** Opening MATERIAL SHOWN block **
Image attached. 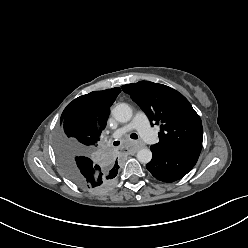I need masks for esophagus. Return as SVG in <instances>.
I'll use <instances>...</instances> for the list:
<instances>
[{"instance_id": "esophagus-1", "label": "esophagus", "mask_w": 248, "mask_h": 248, "mask_svg": "<svg viewBox=\"0 0 248 248\" xmlns=\"http://www.w3.org/2000/svg\"><path fill=\"white\" fill-rule=\"evenodd\" d=\"M141 146H142L141 144H135V145L132 147V149L136 151V150H138Z\"/></svg>"}]
</instances>
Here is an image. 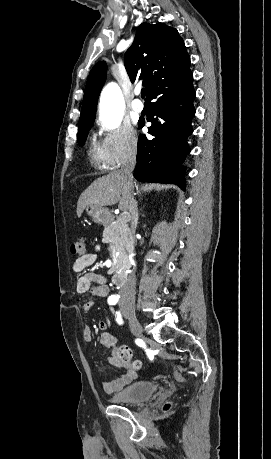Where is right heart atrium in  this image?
Segmentation results:
<instances>
[{"mask_svg": "<svg viewBox=\"0 0 271 459\" xmlns=\"http://www.w3.org/2000/svg\"><path fill=\"white\" fill-rule=\"evenodd\" d=\"M101 164L115 169L133 156L138 148V138L134 128L129 125L117 126L106 132L100 130L95 135Z\"/></svg>", "mask_w": 271, "mask_h": 459, "instance_id": "d8ad5b80", "label": "right heart atrium"}]
</instances>
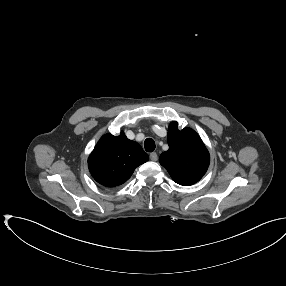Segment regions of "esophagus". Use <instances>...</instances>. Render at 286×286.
<instances>
[{
    "mask_svg": "<svg viewBox=\"0 0 286 286\" xmlns=\"http://www.w3.org/2000/svg\"><path fill=\"white\" fill-rule=\"evenodd\" d=\"M150 159H151L152 161H157V159H158L157 153H156V152L151 153V154H150Z\"/></svg>",
    "mask_w": 286,
    "mask_h": 286,
    "instance_id": "esophagus-1",
    "label": "esophagus"
}]
</instances>
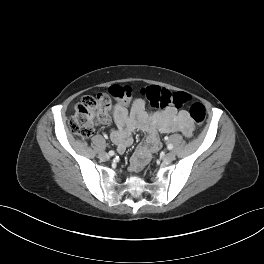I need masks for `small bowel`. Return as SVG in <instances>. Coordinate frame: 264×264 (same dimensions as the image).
<instances>
[{"instance_id":"c3829d8e","label":"small bowel","mask_w":264,"mask_h":264,"mask_svg":"<svg viewBox=\"0 0 264 264\" xmlns=\"http://www.w3.org/2000/svg\"><path fill=\"white\" fill-rule=\"evenodd\" d=\"M128 102L117 103L114 106V119L117 128L111 131V139L119 153H123L133 140L131 134L135 130L148 133L145 141L141 143L131 157V169L136 171L144 167L152 154L161 147L159 134L181 132L190 138L194 131V124L187 111L167 108L161 112L147 113L145 103L136 99L130 112Z\"/></svg>"}]
</instances>
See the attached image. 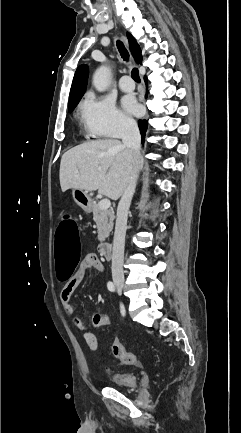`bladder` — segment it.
<instances>
[{"label": "bladder", "mask_w": 241, "mask_h": 433, "mask_svg": "<svg viewBox=\"0 0 241 433\" xmlns=\"http://www.w3.org/2000/svg\"><path fill=\"white\" fill-rule=\"evenodd\" d=\"M109 379L112 383L111 386L117 387L120 389H128L135 387L137 384V380L134 374L128 372H116L109 376Z\"/></svg>", "instance_id": "bladder-1"}]
</instances>
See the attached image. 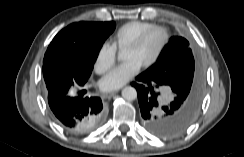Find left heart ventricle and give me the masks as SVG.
Returning a JSON list of instances; mask_svg holds the SVG:
<instances>
[{
    "mask_svg": "<svg viewBox=\"0 0 244 157\" xmlns=\"http://www.w3.org/2000/svg\"><path fill=\"white\" fill-rule=\"evenodd\" d=\"M164 36L161 32L157 31L147 37L143 44L137 49H127L124 51L123 59L134 60L141 66L148 62L159 50Z\"/></svg>",
    "mask_w": 244,
    "mask_h": 157,
    "instance_id": "b2bd125f",
    "label": "left heart ventricle"
}]
</instances>
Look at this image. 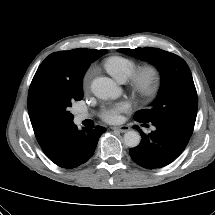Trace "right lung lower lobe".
<instances>
[{
	"label": "right lung lower lobe",
	"mask_w": 215,
	"mask_h": 215,
	"mask_svg": "<svg viewBox=\"0 0 215 215\" xmlns=\"http://www.w3.org/2000/svg\"><path fill=\"white\" fill-rule=\"evenodd\" d=\"M106 131L104 127L78 130L73 125L61 136L54 147L45 155L56 165L72 169L84 164L93 155L99 137Z\"/></svg>",
	"instance_id": "98d812e1"
}]
</instances>
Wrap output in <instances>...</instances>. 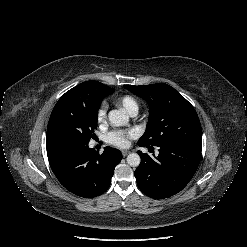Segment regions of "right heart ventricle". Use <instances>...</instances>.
<instances>
[{
	"mask_svg": "<svg viewBox=\"0 0 247 247\" xmlns=\"http://www.w3.org/2000/svg\"><path fill=\"white\" fill-rule=\"evenodd\" d=\"M120 102L122 105L130 112L132 109H138V102L137 100L130 96V95H124L120 98Z\"/></svg>",
	"mask_w": 247,
	"mask_h": 247,
	"instance_id": "1",
	"label": "right heart ventricle"
}]
</instances>
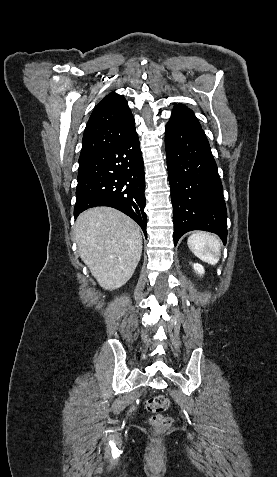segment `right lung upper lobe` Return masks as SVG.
Masks as SVG:
<instances>
[{
    "instance_id": "cb5924a9",
    "label": "right lung upper lobe",
    "mask_w": 277,
    "mask_h": 477,
    "mask_svg": "<svg viewBox=\"0 0 277 477\" xmlns=\"http://www.w3.org/2000/svg\"><path fill=\"white\" fill-rule=\"evenodd\" d=\"M134 117L122 95L115 92L103 98L86 125L79 162L117 145L134 130Z\"/></svg>"
}]
</instances>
** Closing MATERIAL SHOWN block **
#### PROBLEM STATEMENT:
With the pictures left out, give again exactly the lines from the one that contains "Return masks as SVG." through the final line of the data above.

#### RESPONSE:
segment `right lung upper lobe` Return masks as SVG.
Masks as SVG:
<instances>
[{
    "instance_id": "cb5924a9",
    "label": "right lung upper lobe",
    "mask_w": 277,
    "mask_h": 477,
    "mask_svg": "<svg viewBox=\"0 0 277 477\" xmlns=\"http://www.w3.org/2000/svg\"><path fill=\"white\" fill-rule=\"evenodd\" d=\"M134 117L122 95L115 92L103 98L86 125L79 162L117 145L134 130Z\"/></svg>"
}]
</instances>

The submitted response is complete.